The string of e-mails I’ve received over the summer regarding the absence or decline of swallows in many parts of Maine has been slowly prodding me into doing something. I wondered if people in other parts of the country, or even just the Northeast, were experiencing the same thing. Then I wondered how I might go about finding this out, concluding that it would take a lot of “legwork.”
I sat on this for awhile. Then, earlier this week, I received an e-mail from Craig Kesselheim in Southwest Harbor. Kesselheim, a lifelong birder, recommended a bird-listing database developed by the Cornell Lab of Ornithology and the National Audubon Society called, appropriately, eBird.
I had read about and briefly investigated eBird when it was first introduced, but concluded – incorrectly – that it was not for me. Now I wonder how I could have been so shortsighted.
I’ve learned that eBird is a comprehensive tool. You can use it to find the locations of certain birds over the course of a week, month, or year. You can also use it to organize and track your own observations, as well as share them with other birders across the country. But most importantly, in doing so, you help to create an enormous database that will enable scientists to monitor bird populations across the whole of North America.

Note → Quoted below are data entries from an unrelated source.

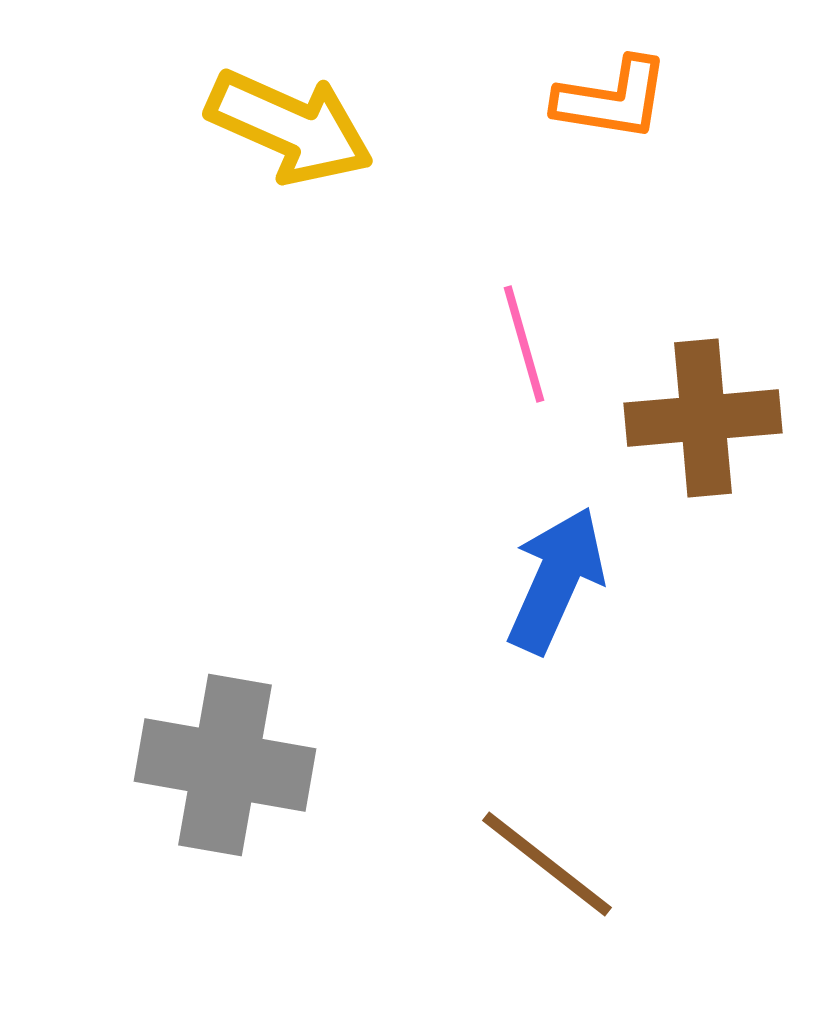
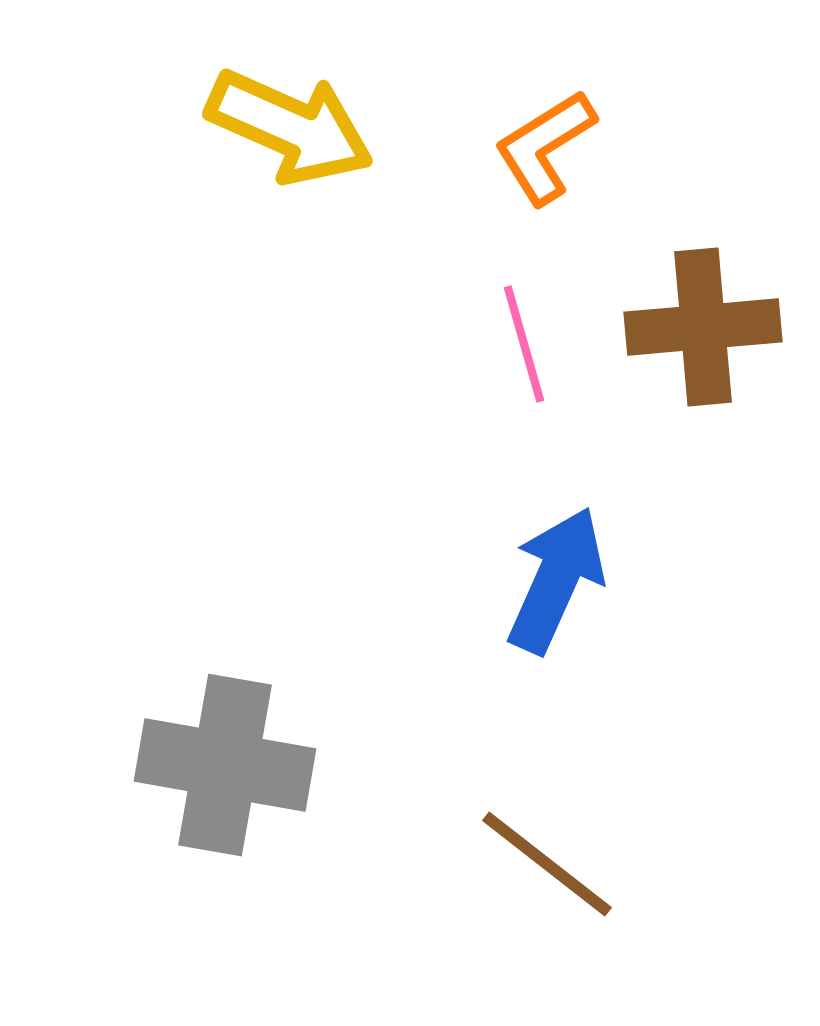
orange L-shape: moved 67 px left, 48 px down; rotated 139 degrees clockwise
brown cross: moved 91 px up
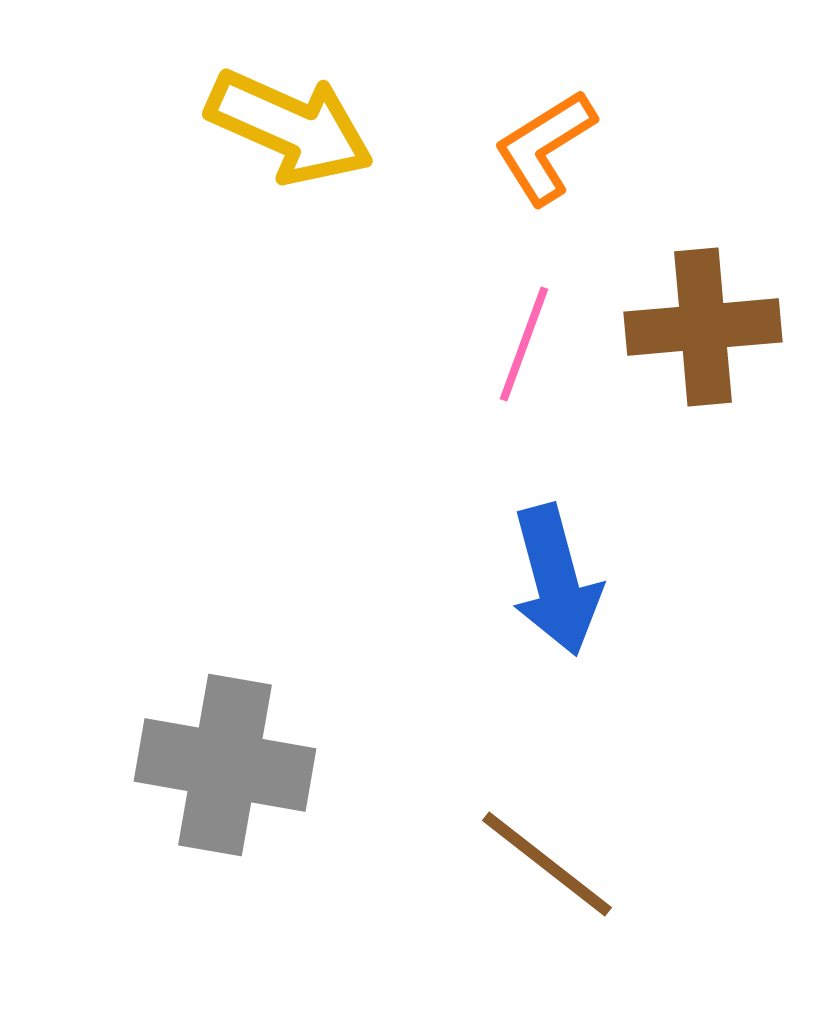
pink line: rotated 36 degrees clockwise
blue arrow: rotated 141 degrees clockwise
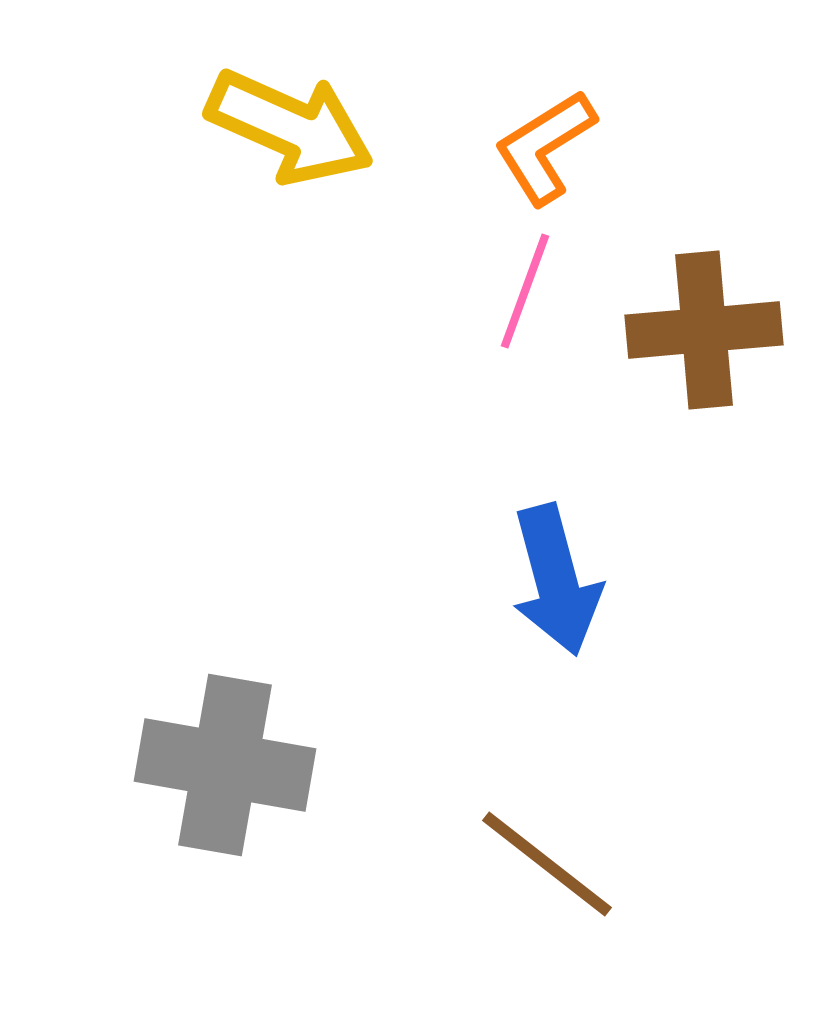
brown cross: moved 1 px right, 3 px down
pink line: moved 1 px right, 53 px up
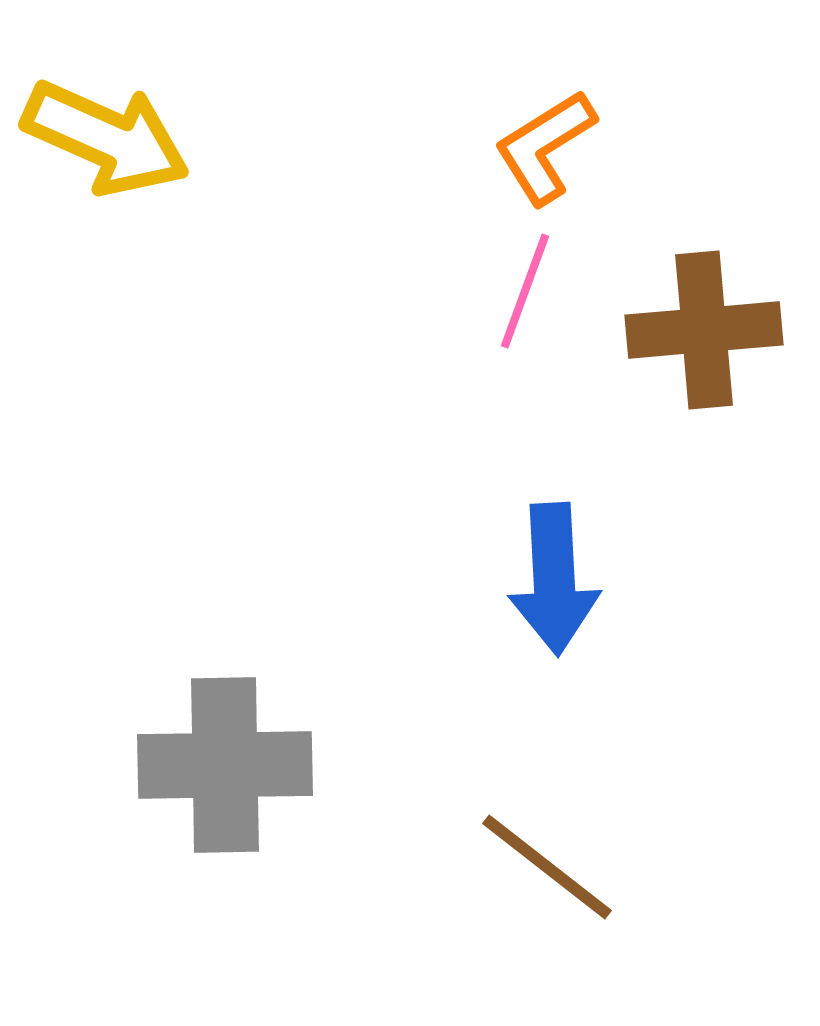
yellow arrow: moved 184 px left, 11 px down
blue arrow: moved 2 px left, 1 px up; rotated 12 degrees clockwise
gray cross: rotated 11 degrees counterclockwise
brown line: moved 3 px down
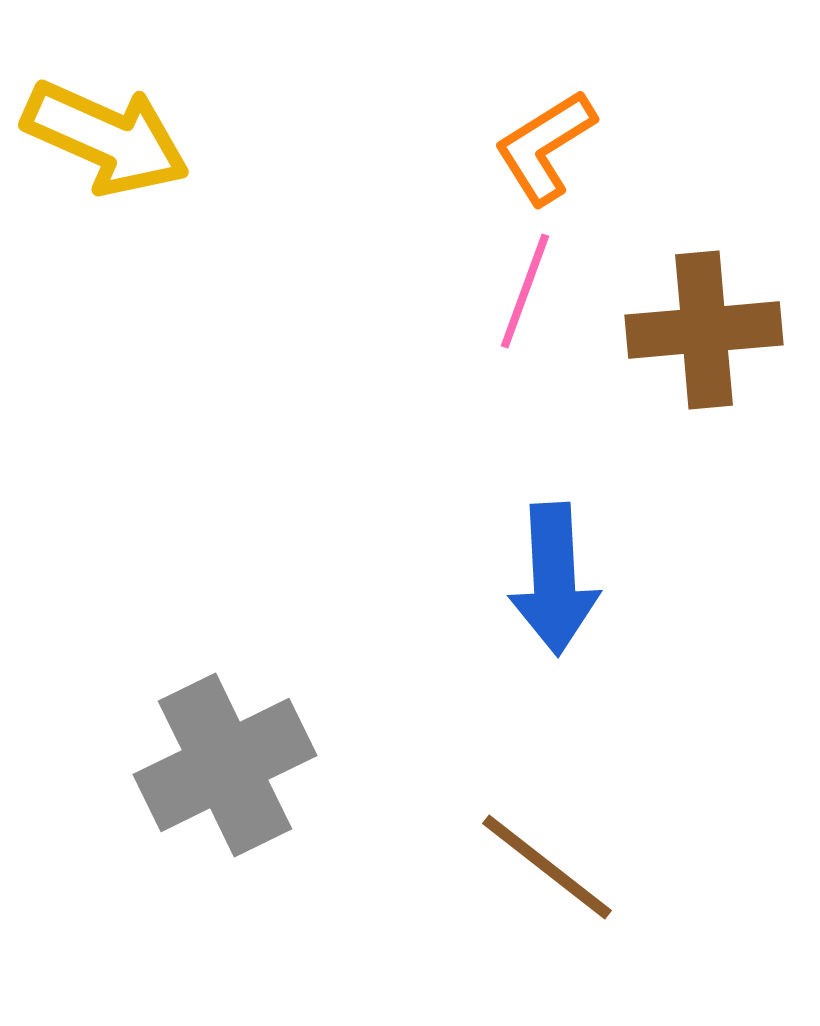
gray cross: rotated 25 degrees counterclockwise
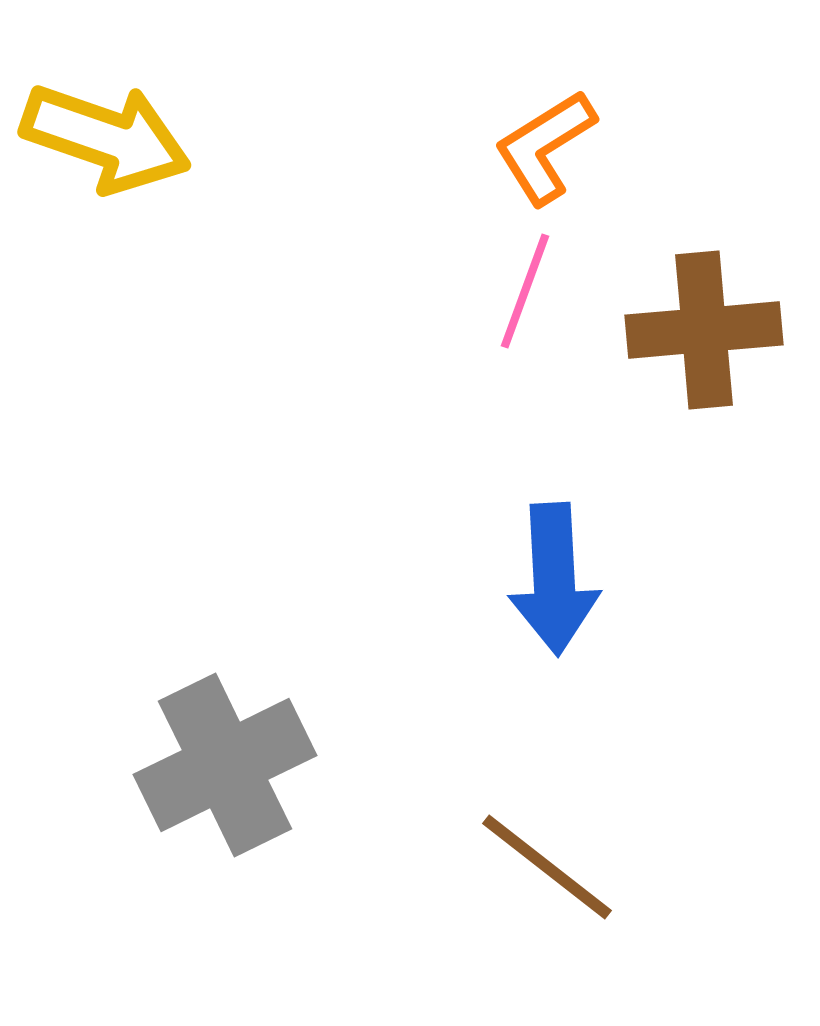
yellow arrow: rotated 5 degrees counterclockwise
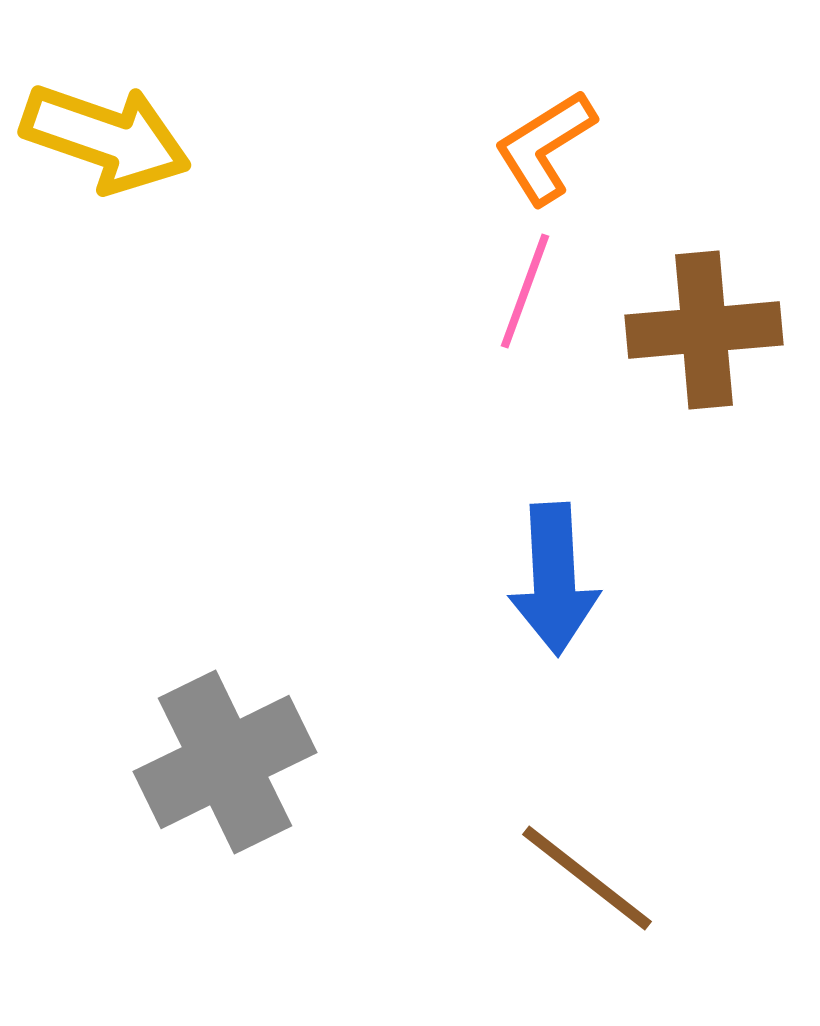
gray cross: moved 3 px up
brown line: moved 40 px right, 11 px down
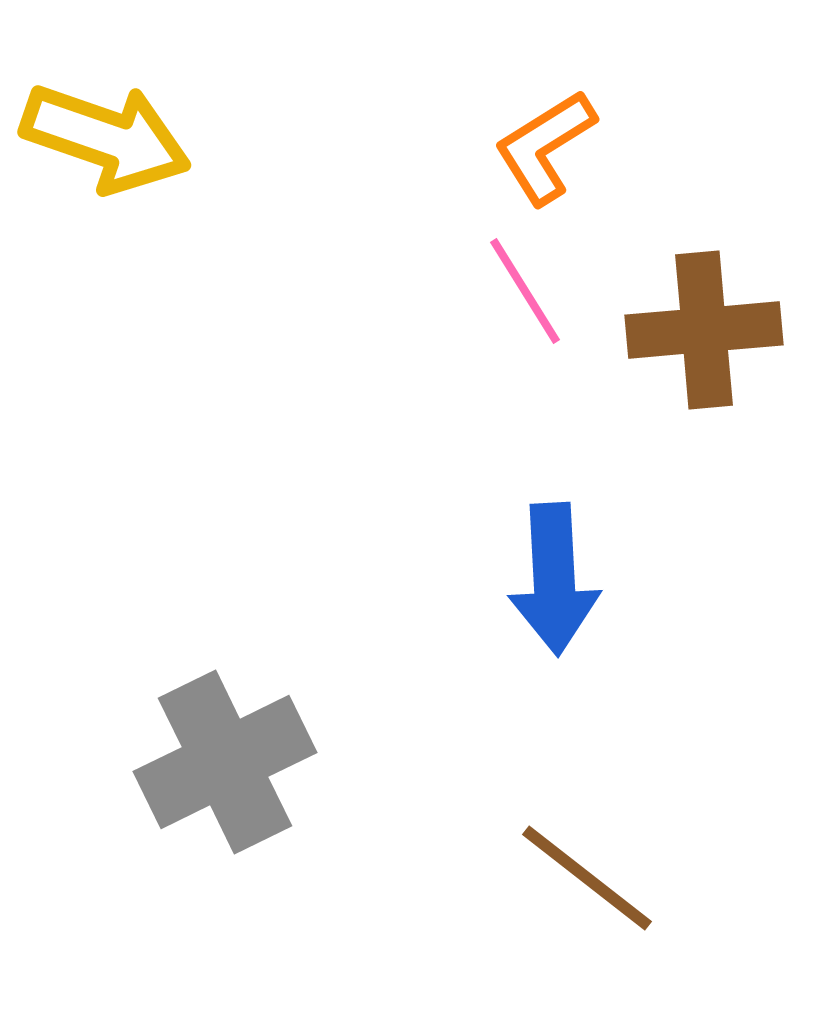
pink line: rotated 52 degrees counterclockwise
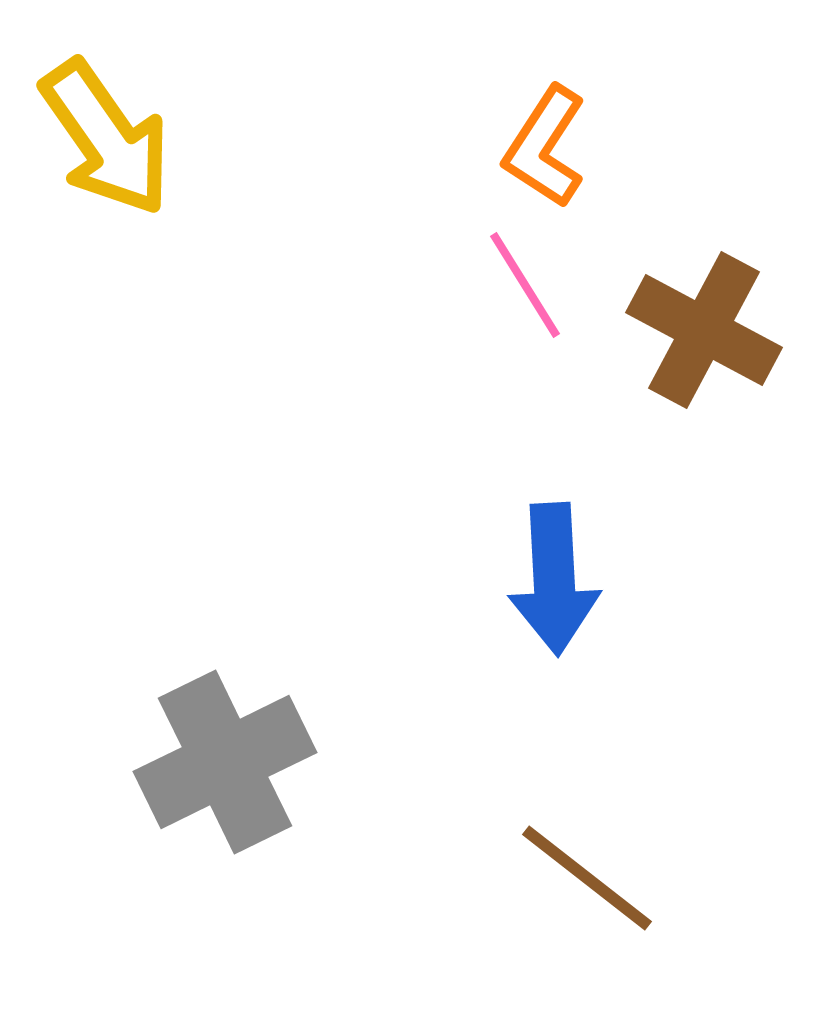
yellow arrow: rotated 36 degrees clockwise
orange L-shape: rotated 25 degrees counterclockwise
pink line: moved 6 px up
brown cross: rotated 33 degrees clockwise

What a fantastic concept. Yes, our observations count. We can take an active, ongoing role in conservation. This has been the premise behind all of the Lab’s “citizen science” projects, but eBird brings it into a new dimension.
The Lab explains it succinctly: bird populations are a puzzle. Their aspects – abundance, decline, movements – are pieces of the puzzle, and they must be put together to get the whole picture.
It’s time for me to do my part in solving the puzzle.
To get to eBird, log on to: www.ebird.org.